Penurunan Kasus Stunting akan Meningkatkan Indeks Pembangunan Manusia
PR yang dihadapi adalah menurunkan jumlah kasus stunting menjadi sebesar 14 % di tahun 2024, termasuk berkomitmen zero new stunting di tahun 2023
Penulis: Willem Jonata
Editor: Eko Sutriyanto
Laporan Wartawan Tribunnews.com, Willem Jonata
TRIBUNNEWS.COM, BANDUNG - Penanganan stunting di masa pandemi seperti saat ini menghadapi tantangan baru, yaitu bagaimana di tengah kesibukan pemerintah mengatasi pandemi, program-program pencegahan stunting harus tetap diprioritaskan.
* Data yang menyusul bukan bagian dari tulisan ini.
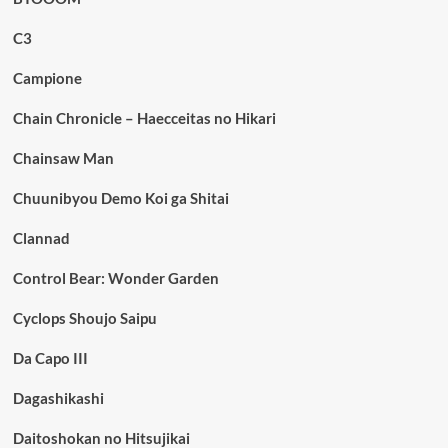
C3
Campione
Chain Chronicle – Haecceitas no Hikari
Chainsaw Man
Chuunibyou Demo Koi ga Shitai
Clannad
Control Bear: Wonder Garden
Cyclops Shoujo Saipu
Da Capo III
Dagashikashi
Daitoshokan no Hitsujikai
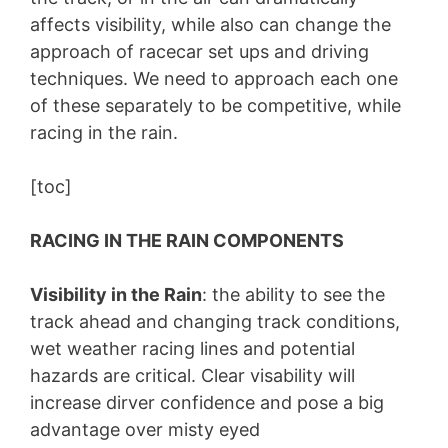
affects visibility, while also can change the
approach of racecar set ups and driving
techniques. We need to approach each one
of these separately to be competitive, while
racing in the rain.
[toc]
RACING IN THE RAIN COMPONENTS
Visibility in the Rain
: the ability to see the
track ahead and changing track conditions,
wet weather racing lines and potential
hazards are critical. Clear visability will
increase dirver confidence and pose a big
advantage over misty eyed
Bila tidak, kebutuhan nutrisi dan perkembangan anak-anak Indonesia jelas terdampak dan pemerintah telah menargetkan penurunan stunting menjadi 14% pada 2024.
Stunting adalah gangguan tumbuh kembang anak yang disebabkan kekurangan asupan gizi, terserang infeksi, maupun stimulasi yang tak memadai.
Kepala Dinas Kesehatan Jawa Barat dr. R. Nina Susana Dewi Sp. PK (K)., Mkes. MMRS mengatakan, stunting merupakan salah satu indikator prioritas dalam SDGs dimana target tahun 2030 adalah bebas malnutrisi.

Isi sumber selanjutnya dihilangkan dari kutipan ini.